# EC Application

Since we saw in the `2_TC_application.ipynb` notebook that the estimated ET error variances using TC potentially had error cross-correlations, we will look into how expanding TC to include additional data sets can help estimate this cross-correlation.

In [1]:
import holoviews as hv
import hvplot.xarray
import panel as pn
import cartopy.crs as ccrs
import numpy as np
import xarray as xr
from xarray_einstats import linalg
from scipy.stats import percentileofscore
import itertools
import warnings

First, we will run in the Extended Collocation notebook to create our EC function.

In [2]:
%run TC/EC_function.ipynb

## Combine Data Sets in Xarray
Next, we need to load in our data sets and limit them to a common date range. Since we need at least three data sets to utilized EC, we will restrict the data ranges of all data sets to have the beginning date of the third oldest starting date and ending data of the third most recent ending date. This choice allows us to save memory usage, while also utilizing the largest amount of data. For data sets with a more restricted date range, due to one data set having a smaller date range, we will limit the date range further at the time of the EC computation.

In [4]:
files = ['Data/ssebop/ssebop_aet_regridded.nc',
         'Data/gleam/gleam_aet.nc',
         'Data/era5/era5_aet_regridded.nc',
         'Data/nldas/nldas_aet_regridded.nc',
         'Data/terraclimate/terraclimate_aet_regridded.nc',        
         'Data/wbet/wbet_aet_regridded.nc',
         ]
dataset_name = ['SSEBop', 'GLEAM', 'ERA5', 'NLDAS', 'TerraClimate', 'WBET']
dataset_abrv = ['S', 'G', 'E', 'N', 'T', 'W']
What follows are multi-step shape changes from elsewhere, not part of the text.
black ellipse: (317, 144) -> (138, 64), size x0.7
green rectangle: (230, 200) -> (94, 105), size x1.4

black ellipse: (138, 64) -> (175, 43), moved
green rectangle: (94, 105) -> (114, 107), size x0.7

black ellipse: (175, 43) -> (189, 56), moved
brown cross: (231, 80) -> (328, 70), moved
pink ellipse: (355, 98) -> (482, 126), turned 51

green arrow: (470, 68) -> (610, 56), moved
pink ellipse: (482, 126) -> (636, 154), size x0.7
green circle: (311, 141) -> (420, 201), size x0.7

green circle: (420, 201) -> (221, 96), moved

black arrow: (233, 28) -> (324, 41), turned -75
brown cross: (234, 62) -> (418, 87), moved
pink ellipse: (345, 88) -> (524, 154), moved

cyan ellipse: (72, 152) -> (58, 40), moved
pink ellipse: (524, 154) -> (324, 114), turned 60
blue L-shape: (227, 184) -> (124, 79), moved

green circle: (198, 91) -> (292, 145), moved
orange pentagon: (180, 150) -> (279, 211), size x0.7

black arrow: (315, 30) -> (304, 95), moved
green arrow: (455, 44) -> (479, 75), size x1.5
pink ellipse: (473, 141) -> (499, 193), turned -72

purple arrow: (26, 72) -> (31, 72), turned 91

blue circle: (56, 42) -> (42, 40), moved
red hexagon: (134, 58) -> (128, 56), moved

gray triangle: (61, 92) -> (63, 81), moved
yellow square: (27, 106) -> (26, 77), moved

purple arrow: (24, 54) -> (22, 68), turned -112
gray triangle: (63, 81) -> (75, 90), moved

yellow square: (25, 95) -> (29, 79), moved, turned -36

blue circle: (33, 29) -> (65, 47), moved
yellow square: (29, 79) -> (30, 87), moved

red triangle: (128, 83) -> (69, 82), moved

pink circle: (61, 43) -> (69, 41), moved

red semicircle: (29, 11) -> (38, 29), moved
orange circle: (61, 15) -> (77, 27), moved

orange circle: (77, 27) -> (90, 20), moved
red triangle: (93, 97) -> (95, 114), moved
date_ranges = np.zeros((2, len(files)), dtype='datetime64[ns]')
for i, file in enumerate(files):
    set = xr.open_dataset(file, engine='netcdf4', chunks={'lon': -1, 'lat': -1, 'time': -1})
    date_ranges[:, i] = [set.time.min().values, set.time.max().values]

# Take the third oldest start and third most recent end dates
date_range = [np.sort(date_ranges[0, :])[2], np.sort(date_ranges[1, :])[3]]
date_range

[numpy.datetime64('1958-01-01T00:00:00.000000000'),
 numpy.datetime64('2022-12-01T00:00:00.000000000')]

Using the date range, we can now combine all of the data sets into a single `Xarray` `DataSet` for easy computations.

In [5]:
def preprocess(ds):
    """
    Keep only the specified time range for each file.
    """
    return ds.sel(time=slice(date_range[0], date_range[1]))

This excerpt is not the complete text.